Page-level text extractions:
==============================

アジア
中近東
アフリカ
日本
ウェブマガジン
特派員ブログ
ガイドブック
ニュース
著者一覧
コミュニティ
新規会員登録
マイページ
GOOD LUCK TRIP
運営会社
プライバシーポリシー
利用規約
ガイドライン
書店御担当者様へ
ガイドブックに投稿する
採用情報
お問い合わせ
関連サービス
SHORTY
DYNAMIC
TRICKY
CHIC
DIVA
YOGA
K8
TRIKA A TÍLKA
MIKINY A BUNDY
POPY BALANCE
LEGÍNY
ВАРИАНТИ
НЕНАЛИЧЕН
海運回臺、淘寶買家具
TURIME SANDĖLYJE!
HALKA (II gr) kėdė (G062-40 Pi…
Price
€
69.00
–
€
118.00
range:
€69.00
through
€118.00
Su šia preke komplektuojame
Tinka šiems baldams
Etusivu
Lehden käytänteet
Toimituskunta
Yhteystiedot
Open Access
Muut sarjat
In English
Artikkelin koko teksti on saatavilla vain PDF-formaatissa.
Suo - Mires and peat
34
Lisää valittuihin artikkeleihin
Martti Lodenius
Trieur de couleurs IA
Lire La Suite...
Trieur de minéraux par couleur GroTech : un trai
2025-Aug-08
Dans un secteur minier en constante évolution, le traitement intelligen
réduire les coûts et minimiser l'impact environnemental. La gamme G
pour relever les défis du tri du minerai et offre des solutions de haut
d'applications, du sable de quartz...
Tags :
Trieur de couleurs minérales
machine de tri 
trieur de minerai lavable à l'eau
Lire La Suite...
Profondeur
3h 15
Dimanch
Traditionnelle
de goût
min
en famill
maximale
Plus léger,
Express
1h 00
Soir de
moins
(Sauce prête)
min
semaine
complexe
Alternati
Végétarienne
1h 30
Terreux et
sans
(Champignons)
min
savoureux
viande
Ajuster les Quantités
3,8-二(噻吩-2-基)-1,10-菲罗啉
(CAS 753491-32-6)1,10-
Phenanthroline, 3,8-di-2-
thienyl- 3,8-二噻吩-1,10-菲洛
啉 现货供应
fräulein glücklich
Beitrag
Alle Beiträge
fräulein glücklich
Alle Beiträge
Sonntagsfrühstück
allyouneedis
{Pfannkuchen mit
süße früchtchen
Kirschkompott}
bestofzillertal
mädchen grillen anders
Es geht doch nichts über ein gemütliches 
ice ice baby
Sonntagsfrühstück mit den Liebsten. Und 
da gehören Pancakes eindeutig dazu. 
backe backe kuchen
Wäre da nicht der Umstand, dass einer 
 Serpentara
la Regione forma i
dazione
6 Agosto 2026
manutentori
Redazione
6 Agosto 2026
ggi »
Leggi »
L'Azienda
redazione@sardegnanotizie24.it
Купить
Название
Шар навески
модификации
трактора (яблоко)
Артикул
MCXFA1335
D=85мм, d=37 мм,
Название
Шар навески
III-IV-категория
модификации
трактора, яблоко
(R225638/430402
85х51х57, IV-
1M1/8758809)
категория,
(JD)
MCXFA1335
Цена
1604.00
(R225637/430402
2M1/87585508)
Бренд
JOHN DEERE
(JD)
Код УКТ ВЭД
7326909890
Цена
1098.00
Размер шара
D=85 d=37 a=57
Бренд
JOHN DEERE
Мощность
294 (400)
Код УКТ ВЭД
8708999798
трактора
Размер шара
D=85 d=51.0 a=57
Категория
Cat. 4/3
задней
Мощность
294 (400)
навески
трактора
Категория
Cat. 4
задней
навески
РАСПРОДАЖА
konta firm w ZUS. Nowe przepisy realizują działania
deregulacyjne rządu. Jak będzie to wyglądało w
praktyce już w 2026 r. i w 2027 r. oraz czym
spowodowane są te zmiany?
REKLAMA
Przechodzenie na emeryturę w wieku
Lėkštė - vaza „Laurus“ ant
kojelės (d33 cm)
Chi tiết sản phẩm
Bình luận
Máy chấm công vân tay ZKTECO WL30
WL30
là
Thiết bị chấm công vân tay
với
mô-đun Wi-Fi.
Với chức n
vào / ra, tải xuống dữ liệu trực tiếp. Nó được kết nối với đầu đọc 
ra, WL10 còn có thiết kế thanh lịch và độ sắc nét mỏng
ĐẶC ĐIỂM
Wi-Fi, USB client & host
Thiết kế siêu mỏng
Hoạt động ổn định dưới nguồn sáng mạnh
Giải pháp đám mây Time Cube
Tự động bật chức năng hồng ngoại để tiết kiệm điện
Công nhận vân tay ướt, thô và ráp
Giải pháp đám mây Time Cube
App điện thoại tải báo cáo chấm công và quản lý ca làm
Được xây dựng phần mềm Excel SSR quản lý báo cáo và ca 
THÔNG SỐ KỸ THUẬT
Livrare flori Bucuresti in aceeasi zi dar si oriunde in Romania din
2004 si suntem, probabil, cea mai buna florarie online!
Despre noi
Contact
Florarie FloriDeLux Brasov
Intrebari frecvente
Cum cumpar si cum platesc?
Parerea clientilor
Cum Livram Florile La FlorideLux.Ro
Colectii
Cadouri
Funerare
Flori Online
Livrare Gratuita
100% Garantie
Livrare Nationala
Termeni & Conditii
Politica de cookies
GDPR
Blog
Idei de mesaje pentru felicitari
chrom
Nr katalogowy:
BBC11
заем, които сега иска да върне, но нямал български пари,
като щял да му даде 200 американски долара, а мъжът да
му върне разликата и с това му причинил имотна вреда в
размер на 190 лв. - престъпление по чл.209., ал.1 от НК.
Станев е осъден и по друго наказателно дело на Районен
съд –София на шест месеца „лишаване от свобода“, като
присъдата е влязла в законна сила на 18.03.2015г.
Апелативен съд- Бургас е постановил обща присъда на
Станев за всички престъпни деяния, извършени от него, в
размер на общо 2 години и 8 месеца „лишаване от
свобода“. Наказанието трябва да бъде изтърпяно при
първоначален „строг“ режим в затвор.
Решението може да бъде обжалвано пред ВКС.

==============================

**Problem requirements**
For each line in the data that holds the word "chức", copy the line.

**Solution for this problem**
Với chức n
Tự động bật chức năng hồng ngoại để tiết kiệm điện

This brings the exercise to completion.